Obsessed with driving characteristics, he has forged a formidable alliance with Jackie Stewart, the triple world champion who is Ford's most famous consultant.
"Even the average driver will appreciate the difference between a car that is just, say, adequate and one that has been refined and honed to a level of excellence," Mr Parry-Jones contends. "I don't think there's a conflict between what the enthusiast wants and what the average driver will appreciate. For instance, it just so happens that one of the nice things about physics is that if you reduce friction in a steering system, to improve the enthusiastic driver's perceptions, most other drivers will also agree that it's better. The difference is that they, unlike the enthusiast, don't know why it's better, which is fair enough. They don't need to know it's nicer because the friction's been reduced.
"Cars that are well developed have a friendly, feel-good factor. Good steering is friendly to all drivers, because it gives a feeling of security. It develops a bond of trust between the car and its driver."
His vice-presidential brief extends from design and development to customer satisfaction and, of course, profitability. The business issues are the biggest challenge, he says. Anyone can make a good car that loses money because customers can't afford it. A major part of the challenge involves cost-effective ways of maintaining the car's acceptability.

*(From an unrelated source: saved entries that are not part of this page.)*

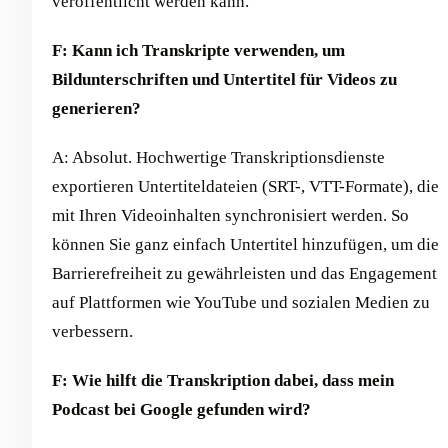
veröffentlicht werden kann.
F: Kann ich Transkripte verwenden, um
Bildunterschriften und Untertitel für Videos zu
generieren?
A: Absolut. Hochwertige Transkriptionsdienste
exportieren Untertiteldateien (SRT-, VTT-Formate), die
mit Ihren Videoinhalten synchronisiert werden. So
können Sie ganz einfach Untertitel hinzufügen, um die
Barrierefreiheit zu gewährleisten und das Engagement
auf Plattformen wie YouTube und sozialen Medien zu
verbessern.
F: Wie hilft die Transkription dabei, dass mein
Podcast bei Google gefunden wird?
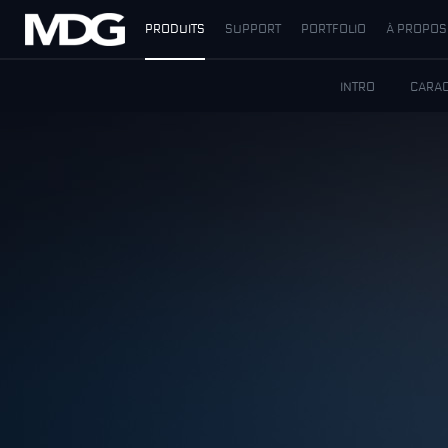
PRODUITS
SUPPORT
PORTFOLIO
À PROPOS
PRODUITS
INTRO
CARAC
SUPPORT
PORTFOLIO
À PROPOS
OÙ ACHETER
RENCONTREZ-NOUS
ACTUALITÉS
Contactez-nous
Français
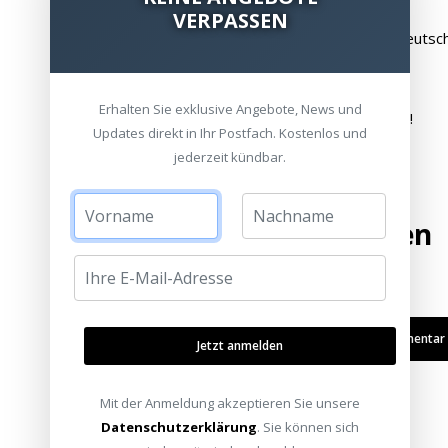
VERPASSEN
8:16 ? Besuchen Sie unsere Standorte in Deuts
9:14 - Outro
Erhalten Sie exklusive Angebote, News und
...Heimkinoraum, immer einen Besuch wert!
Updates direkt in Ihr Postfach. Kostenlos und
jederzeit kündbar.
Bewertung hinzufügen
Kommentar /
Jetzt anmelden
Mit der Anmeldung akzeptieren Sie unsere
Datenschutzerklärung
. Sie können sich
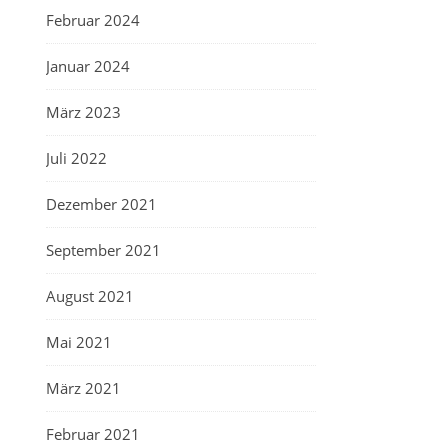
Februar 2024
Januar 2024
März 2023
Juli 2022
Dezember 2021
September 2021
August 2021
Mai 2021
März 2021
Februar 2021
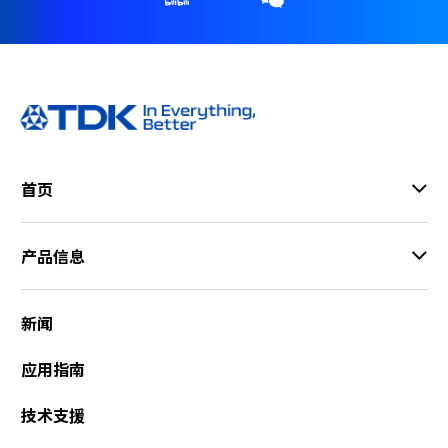
r
.
T
o
s
t
a
r
首页
t
t
h
产品信息
e
A
l
新闻
l
i
应用指南
n
O
n
技术支援
e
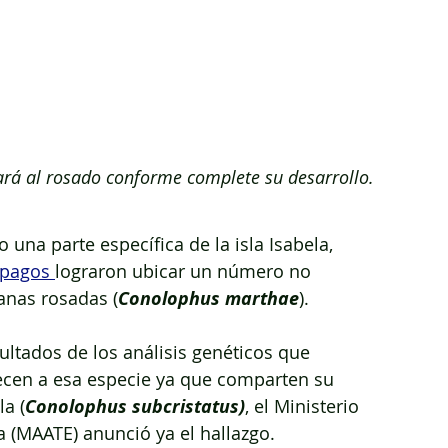
ará al rosado conforme complete su desarrollo. 
una parte específica de la isla Isabela, 
pagos 
lograron ubicar un número no 
anas rosadas (
Conolophus marthae
). 
ultados de los análisis genéticos que 
cen a esa especie ya que comparten su 
a (
Conolophus subcristatus)
, el Ministerio 
a (MAATE) anunció ya el hallazgo.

"The car is becoming more and more a victim of its own success," he says. "One of the great challenges, especially for those of us who are enthusiasts, is to do everything we can to lessen the car's impact on society - the noise, air pollution, congestion. We must make it a very acceptable and valued part of the infrastructure, as opposed to the negative image it might acquire if we don't pay attention to it.
"None of this is in conflict with what the enthusiast wants. The fact of the matter is that cars have become more fun to drive while also becoming cleaner, safer and quieter. We must maintain that progress. I am aware that there are things scientists might say can't be done. The engineer's job - my job - is to find a way."